Recorded data -

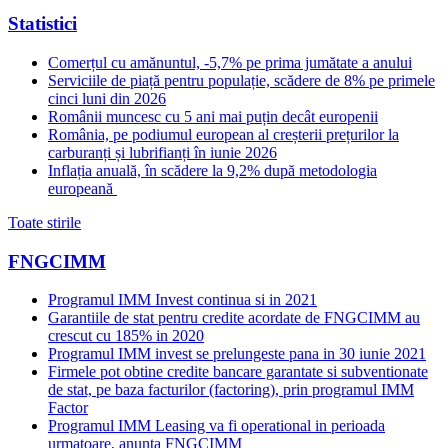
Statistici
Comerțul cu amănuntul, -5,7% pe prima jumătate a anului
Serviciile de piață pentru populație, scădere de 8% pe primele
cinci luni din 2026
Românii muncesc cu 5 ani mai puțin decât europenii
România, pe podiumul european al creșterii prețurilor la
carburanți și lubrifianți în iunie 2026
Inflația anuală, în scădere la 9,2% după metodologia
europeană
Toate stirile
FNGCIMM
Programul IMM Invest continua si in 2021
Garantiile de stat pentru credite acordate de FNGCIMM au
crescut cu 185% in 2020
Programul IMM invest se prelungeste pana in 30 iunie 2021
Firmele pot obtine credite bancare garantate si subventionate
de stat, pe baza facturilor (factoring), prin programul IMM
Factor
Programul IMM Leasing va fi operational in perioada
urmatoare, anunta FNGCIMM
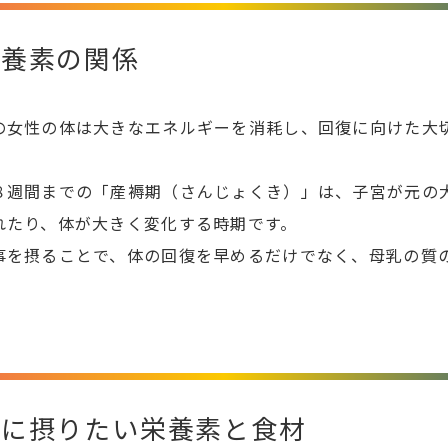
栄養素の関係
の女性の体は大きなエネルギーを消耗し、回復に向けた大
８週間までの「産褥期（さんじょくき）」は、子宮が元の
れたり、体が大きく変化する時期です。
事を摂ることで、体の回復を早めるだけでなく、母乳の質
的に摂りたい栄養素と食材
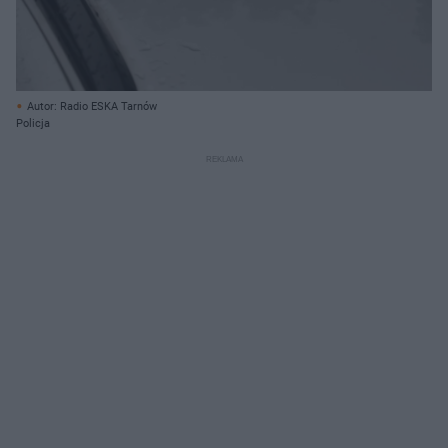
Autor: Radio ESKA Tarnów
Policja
==
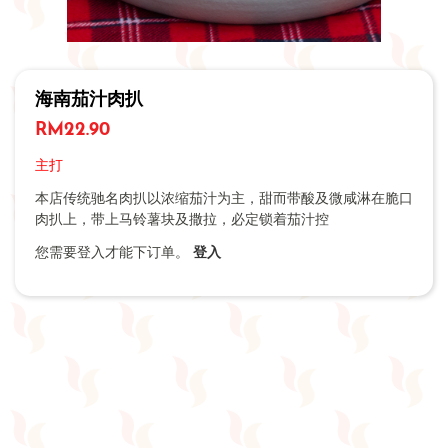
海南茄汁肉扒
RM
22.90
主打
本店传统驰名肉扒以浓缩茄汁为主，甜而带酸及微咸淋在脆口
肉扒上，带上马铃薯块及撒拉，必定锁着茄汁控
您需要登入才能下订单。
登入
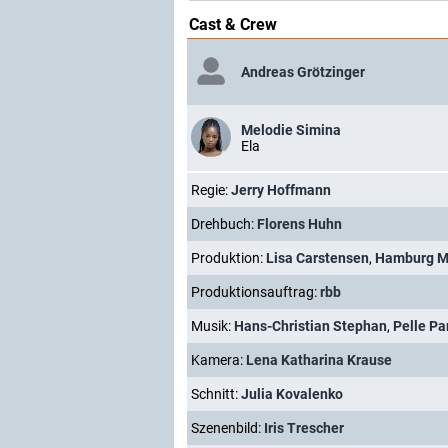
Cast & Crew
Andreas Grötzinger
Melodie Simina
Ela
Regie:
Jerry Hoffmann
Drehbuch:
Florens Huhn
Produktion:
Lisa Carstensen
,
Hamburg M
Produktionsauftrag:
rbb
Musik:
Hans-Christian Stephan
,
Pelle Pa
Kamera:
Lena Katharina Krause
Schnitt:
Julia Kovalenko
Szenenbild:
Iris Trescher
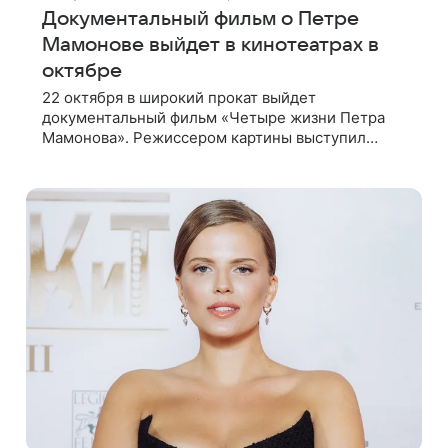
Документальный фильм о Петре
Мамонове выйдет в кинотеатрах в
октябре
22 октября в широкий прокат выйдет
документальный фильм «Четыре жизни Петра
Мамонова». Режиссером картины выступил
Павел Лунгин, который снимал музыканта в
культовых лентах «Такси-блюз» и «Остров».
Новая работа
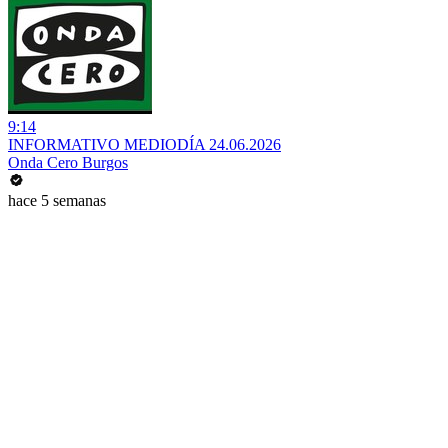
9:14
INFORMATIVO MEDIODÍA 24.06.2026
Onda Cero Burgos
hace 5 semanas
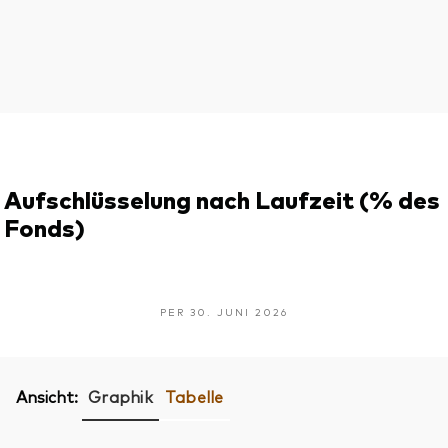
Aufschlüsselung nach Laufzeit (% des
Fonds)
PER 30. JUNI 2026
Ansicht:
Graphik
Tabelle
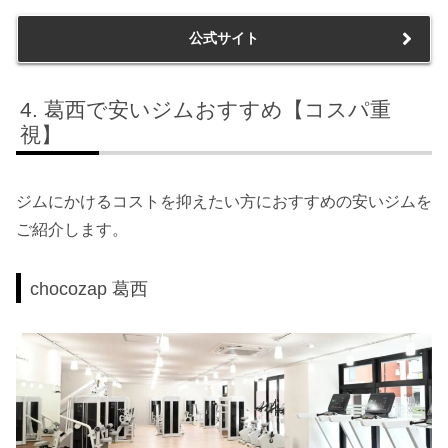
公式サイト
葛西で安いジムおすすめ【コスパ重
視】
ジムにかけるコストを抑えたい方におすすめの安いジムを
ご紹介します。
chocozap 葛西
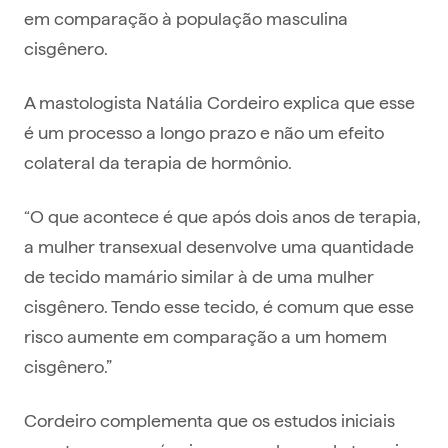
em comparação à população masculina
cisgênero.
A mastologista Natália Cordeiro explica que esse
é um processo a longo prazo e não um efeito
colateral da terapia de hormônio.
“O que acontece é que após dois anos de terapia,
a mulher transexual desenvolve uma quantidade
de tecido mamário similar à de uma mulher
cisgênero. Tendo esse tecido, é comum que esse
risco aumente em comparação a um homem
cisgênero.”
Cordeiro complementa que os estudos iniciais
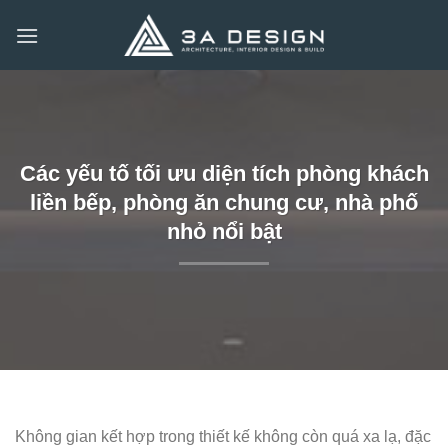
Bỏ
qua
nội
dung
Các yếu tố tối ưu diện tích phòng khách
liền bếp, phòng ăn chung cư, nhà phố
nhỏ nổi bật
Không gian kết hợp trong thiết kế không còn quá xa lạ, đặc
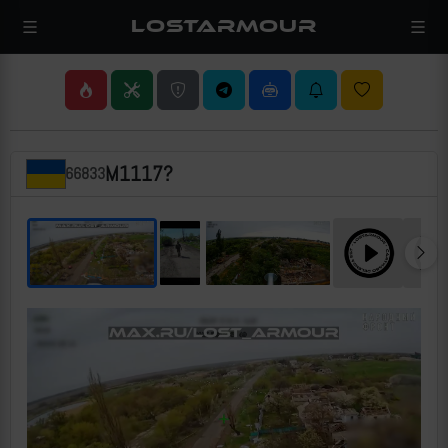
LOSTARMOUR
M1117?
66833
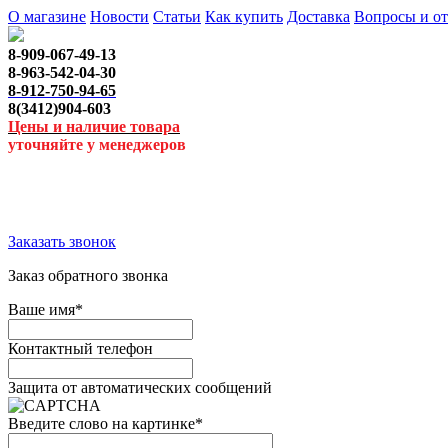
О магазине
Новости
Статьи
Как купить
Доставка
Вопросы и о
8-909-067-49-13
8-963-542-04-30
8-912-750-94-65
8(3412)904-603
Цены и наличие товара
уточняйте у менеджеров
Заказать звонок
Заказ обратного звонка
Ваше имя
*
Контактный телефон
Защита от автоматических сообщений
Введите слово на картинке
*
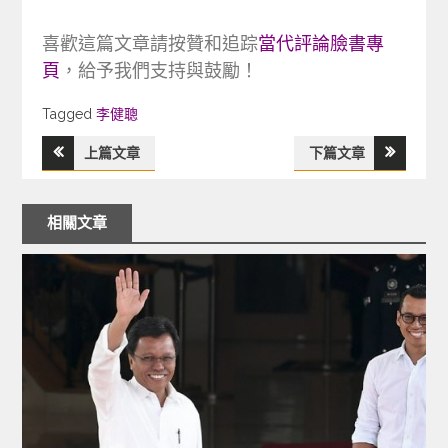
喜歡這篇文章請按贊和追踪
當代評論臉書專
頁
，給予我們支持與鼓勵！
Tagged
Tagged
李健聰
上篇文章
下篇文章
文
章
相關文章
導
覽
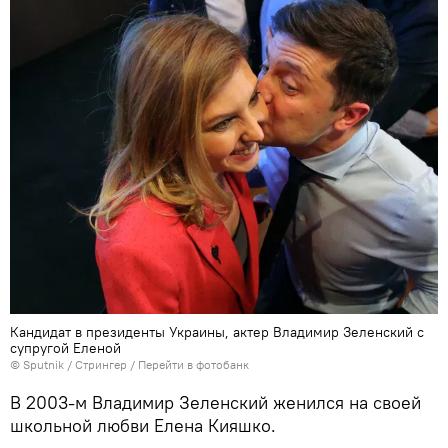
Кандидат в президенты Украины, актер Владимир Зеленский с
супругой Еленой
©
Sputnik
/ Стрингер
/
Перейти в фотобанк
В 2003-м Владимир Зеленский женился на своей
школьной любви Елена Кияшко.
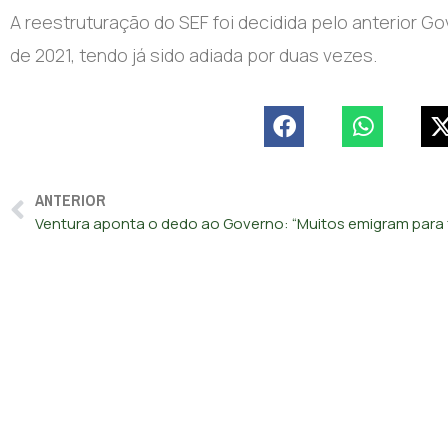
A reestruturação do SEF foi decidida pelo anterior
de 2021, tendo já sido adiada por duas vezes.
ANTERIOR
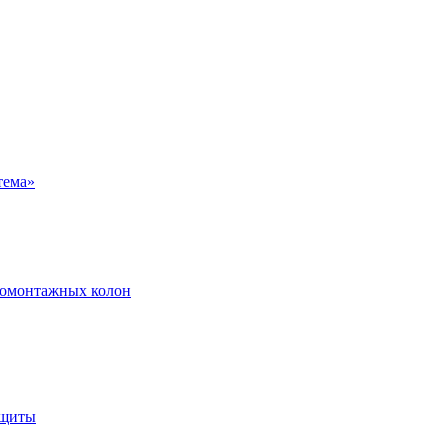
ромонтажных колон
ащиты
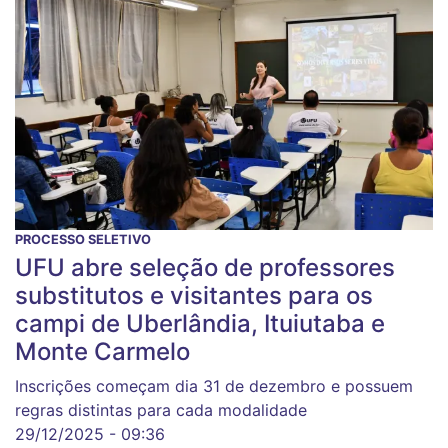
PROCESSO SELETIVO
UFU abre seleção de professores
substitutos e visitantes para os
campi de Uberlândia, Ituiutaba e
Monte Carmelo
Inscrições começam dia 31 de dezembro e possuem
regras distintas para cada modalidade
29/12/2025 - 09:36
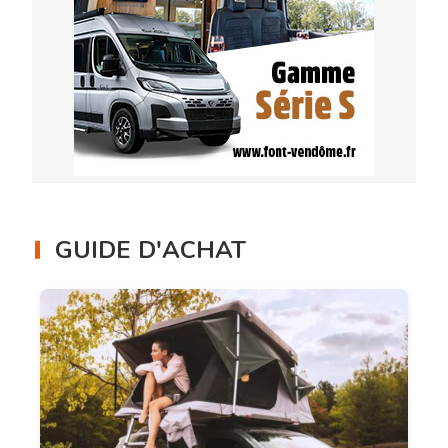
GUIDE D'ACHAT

Exercise aim - Nothing but a number is wanted here: the count of lines in the listing with the word "credite".

Solution to the problem - 2